>>>

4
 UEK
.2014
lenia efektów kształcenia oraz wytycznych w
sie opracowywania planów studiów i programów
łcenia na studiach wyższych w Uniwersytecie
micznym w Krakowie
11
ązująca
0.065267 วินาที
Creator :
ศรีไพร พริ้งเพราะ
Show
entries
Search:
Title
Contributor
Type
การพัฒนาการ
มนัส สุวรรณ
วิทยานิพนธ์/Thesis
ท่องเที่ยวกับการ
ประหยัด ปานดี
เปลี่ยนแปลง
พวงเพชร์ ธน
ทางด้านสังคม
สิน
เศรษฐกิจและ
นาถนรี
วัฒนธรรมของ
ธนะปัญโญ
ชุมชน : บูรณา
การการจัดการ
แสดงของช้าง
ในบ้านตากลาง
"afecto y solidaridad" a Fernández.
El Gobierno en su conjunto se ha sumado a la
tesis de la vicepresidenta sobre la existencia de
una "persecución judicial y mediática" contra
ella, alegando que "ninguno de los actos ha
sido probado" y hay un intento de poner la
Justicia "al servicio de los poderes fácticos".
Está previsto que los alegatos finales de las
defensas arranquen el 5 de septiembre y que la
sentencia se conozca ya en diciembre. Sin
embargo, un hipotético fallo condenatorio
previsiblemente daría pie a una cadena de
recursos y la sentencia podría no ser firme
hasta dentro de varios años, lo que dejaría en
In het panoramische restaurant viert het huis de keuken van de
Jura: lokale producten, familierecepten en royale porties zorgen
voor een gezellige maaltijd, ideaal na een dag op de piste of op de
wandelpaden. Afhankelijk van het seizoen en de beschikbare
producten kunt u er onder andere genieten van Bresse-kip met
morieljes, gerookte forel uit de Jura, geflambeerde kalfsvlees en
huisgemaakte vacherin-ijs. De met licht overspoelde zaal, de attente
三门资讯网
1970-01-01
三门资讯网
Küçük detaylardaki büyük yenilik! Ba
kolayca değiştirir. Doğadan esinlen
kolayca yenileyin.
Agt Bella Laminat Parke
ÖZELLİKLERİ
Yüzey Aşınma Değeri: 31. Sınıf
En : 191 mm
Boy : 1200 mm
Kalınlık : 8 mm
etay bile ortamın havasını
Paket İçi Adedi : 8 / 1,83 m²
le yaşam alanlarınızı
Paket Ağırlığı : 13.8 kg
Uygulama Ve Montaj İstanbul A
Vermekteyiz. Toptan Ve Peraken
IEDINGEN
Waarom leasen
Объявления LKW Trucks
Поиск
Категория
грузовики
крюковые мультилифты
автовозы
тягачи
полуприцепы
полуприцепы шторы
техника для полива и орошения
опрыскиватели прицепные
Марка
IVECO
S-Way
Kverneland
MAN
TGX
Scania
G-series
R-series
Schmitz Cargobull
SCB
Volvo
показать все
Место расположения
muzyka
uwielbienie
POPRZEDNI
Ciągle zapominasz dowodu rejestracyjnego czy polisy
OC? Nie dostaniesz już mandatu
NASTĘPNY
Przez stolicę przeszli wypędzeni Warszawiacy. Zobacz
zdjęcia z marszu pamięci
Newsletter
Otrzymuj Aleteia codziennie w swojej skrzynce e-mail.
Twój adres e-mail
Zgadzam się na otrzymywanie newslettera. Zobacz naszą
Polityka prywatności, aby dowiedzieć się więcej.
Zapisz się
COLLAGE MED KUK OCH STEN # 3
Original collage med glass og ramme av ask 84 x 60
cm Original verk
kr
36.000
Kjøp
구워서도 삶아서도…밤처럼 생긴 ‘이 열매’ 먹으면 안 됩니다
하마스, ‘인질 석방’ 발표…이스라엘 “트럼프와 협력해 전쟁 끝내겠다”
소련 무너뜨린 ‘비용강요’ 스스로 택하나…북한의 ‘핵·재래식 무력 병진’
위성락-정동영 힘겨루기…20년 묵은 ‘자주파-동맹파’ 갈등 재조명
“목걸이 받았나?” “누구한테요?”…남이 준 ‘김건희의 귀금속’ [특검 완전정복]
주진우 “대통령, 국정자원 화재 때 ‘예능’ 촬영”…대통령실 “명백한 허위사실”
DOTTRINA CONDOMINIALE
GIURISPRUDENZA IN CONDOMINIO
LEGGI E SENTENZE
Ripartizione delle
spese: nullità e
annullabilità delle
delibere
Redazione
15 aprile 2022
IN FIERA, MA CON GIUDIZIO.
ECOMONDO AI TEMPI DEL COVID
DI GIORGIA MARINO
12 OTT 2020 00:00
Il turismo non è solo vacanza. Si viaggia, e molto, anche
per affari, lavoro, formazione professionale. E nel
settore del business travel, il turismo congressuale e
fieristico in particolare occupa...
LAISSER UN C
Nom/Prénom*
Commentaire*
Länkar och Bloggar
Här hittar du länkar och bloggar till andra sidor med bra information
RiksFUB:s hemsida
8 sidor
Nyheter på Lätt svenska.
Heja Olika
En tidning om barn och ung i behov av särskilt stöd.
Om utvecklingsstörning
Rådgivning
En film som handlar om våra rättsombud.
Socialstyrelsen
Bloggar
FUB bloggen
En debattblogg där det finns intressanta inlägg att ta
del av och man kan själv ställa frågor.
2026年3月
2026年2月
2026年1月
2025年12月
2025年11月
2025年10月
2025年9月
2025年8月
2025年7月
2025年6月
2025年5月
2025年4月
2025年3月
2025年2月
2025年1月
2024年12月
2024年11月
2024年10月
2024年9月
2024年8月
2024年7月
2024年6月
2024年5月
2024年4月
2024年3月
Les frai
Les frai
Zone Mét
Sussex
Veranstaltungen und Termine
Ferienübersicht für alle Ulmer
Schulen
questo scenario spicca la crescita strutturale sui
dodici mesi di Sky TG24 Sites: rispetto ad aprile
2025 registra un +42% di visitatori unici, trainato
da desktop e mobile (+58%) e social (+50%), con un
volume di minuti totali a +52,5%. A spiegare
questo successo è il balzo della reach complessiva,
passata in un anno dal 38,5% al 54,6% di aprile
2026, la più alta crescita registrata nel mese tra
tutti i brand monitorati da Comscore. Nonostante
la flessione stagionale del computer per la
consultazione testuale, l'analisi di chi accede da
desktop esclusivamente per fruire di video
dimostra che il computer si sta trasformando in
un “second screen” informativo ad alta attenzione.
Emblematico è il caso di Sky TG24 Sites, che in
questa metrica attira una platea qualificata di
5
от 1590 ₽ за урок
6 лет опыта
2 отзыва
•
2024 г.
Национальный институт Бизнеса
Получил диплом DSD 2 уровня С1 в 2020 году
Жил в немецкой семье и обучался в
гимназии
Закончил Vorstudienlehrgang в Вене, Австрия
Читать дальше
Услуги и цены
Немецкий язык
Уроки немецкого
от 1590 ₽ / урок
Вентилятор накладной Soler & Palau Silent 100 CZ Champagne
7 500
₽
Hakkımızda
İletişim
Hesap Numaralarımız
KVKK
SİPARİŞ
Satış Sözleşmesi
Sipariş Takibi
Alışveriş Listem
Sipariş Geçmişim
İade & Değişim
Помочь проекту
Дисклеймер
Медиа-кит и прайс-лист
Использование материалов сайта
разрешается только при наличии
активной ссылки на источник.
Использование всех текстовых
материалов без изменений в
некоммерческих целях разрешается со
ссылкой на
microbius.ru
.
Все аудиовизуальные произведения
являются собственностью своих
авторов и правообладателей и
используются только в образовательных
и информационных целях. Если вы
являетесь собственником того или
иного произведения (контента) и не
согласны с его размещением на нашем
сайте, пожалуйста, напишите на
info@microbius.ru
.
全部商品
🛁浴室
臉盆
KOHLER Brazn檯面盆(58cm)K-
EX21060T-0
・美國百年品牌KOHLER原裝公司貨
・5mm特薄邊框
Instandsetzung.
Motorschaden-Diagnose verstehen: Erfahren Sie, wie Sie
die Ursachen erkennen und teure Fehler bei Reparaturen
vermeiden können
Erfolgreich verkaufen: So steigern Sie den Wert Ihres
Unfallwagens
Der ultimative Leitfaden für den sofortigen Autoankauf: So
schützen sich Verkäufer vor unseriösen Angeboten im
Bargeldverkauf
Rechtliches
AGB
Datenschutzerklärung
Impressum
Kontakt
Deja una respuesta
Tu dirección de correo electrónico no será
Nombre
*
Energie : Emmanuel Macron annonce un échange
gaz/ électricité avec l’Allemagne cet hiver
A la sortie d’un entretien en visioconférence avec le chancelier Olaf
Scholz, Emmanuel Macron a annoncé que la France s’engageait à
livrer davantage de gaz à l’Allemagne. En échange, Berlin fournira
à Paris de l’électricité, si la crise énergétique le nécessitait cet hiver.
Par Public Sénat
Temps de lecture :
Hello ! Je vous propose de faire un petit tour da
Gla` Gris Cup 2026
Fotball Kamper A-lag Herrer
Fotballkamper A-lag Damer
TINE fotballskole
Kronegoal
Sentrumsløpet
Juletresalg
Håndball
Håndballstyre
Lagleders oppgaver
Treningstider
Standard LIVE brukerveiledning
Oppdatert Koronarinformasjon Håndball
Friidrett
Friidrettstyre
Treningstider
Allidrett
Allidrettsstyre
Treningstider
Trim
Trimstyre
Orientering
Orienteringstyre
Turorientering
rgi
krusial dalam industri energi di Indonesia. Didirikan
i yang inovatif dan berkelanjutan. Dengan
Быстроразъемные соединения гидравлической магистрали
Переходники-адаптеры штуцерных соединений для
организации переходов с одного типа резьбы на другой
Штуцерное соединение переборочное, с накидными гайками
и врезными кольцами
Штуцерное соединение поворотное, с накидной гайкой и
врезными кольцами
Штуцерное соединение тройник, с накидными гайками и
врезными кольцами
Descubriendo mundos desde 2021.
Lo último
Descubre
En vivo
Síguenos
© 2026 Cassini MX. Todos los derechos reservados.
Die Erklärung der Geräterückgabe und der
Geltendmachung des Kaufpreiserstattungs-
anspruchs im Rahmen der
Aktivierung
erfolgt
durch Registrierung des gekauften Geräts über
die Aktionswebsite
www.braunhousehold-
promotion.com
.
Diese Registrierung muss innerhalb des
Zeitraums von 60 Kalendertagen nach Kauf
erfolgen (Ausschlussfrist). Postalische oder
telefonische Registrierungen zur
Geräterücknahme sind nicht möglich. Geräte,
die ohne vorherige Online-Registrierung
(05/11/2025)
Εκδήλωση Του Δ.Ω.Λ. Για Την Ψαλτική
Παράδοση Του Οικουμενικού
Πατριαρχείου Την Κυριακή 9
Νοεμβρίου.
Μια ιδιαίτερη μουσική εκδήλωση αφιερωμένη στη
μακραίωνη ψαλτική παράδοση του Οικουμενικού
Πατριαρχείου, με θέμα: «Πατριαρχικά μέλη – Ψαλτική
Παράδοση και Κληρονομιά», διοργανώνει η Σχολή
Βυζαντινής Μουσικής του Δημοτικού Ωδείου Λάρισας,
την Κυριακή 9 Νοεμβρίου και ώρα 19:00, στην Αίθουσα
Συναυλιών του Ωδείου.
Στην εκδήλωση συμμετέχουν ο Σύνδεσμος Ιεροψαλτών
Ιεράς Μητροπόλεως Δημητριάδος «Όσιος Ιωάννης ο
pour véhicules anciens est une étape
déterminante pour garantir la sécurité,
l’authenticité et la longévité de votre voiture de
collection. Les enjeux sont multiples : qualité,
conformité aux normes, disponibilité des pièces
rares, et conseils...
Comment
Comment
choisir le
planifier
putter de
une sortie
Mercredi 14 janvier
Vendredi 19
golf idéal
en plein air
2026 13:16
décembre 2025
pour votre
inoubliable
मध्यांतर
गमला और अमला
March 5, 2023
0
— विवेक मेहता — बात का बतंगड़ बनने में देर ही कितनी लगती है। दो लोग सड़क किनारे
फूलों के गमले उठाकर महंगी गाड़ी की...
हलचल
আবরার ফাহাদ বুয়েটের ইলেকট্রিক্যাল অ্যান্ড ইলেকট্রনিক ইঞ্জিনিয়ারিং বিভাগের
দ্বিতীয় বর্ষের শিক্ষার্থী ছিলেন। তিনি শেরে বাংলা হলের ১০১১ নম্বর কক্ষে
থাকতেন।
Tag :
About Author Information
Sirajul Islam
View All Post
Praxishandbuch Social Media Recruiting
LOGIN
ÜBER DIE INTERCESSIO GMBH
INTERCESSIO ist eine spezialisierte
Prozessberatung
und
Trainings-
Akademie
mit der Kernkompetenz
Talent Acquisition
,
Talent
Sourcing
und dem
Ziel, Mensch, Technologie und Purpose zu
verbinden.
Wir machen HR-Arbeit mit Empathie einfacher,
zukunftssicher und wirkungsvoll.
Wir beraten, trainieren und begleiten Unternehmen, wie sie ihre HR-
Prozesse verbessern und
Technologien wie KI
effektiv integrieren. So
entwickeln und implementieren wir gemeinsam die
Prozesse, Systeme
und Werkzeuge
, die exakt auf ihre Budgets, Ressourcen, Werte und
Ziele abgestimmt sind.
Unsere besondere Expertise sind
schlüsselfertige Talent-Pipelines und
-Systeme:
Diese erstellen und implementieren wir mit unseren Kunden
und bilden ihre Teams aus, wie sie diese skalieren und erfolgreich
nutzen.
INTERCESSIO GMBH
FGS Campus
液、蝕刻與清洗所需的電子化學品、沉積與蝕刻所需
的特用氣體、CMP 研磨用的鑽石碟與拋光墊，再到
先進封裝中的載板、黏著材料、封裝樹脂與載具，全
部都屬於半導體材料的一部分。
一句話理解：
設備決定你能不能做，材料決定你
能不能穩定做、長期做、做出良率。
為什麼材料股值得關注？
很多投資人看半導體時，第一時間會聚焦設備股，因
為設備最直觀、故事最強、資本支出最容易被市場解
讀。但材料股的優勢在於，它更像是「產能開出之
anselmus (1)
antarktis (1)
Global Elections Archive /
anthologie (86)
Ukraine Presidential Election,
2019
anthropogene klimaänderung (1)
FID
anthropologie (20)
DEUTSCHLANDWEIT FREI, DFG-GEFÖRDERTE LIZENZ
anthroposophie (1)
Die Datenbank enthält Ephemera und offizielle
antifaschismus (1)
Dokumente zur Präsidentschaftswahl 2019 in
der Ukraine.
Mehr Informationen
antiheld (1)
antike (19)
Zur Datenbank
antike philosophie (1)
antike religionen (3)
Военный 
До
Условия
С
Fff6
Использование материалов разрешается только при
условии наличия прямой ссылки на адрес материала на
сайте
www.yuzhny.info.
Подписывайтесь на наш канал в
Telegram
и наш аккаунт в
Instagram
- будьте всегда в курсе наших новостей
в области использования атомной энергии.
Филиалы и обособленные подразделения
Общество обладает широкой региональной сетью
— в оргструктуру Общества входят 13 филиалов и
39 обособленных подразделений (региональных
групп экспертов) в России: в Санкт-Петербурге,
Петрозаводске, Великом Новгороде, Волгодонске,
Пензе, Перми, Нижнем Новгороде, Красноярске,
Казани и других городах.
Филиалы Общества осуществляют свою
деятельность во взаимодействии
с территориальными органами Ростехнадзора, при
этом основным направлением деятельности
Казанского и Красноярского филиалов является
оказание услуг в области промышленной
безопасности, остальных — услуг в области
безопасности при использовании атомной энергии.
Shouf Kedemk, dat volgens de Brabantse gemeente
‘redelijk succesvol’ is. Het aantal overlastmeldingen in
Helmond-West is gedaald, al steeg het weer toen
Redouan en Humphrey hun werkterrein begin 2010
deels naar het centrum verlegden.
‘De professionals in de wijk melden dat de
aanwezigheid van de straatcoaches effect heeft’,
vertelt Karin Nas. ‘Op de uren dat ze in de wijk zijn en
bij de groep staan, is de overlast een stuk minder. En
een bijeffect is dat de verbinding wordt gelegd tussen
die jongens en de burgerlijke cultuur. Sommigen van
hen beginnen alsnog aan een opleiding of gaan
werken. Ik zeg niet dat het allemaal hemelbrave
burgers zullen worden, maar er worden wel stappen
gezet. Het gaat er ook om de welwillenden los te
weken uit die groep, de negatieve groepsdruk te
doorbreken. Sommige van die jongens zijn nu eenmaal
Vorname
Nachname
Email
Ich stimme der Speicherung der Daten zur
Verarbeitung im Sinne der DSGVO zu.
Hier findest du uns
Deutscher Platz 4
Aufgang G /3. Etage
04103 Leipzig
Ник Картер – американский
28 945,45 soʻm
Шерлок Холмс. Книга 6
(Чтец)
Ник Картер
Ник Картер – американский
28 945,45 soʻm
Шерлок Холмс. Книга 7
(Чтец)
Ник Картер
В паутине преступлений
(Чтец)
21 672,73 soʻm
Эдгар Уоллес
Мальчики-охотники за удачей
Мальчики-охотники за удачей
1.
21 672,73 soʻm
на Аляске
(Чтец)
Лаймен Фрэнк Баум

<<<

◆ WHAT TO PRODUCE:
Working from the entries above, find every line in which the word "GMBH" occurs and copy it.

◆ REPLY:
ÜBER DIE INTERCESSIO GMBH
INTERCESSIO GMBH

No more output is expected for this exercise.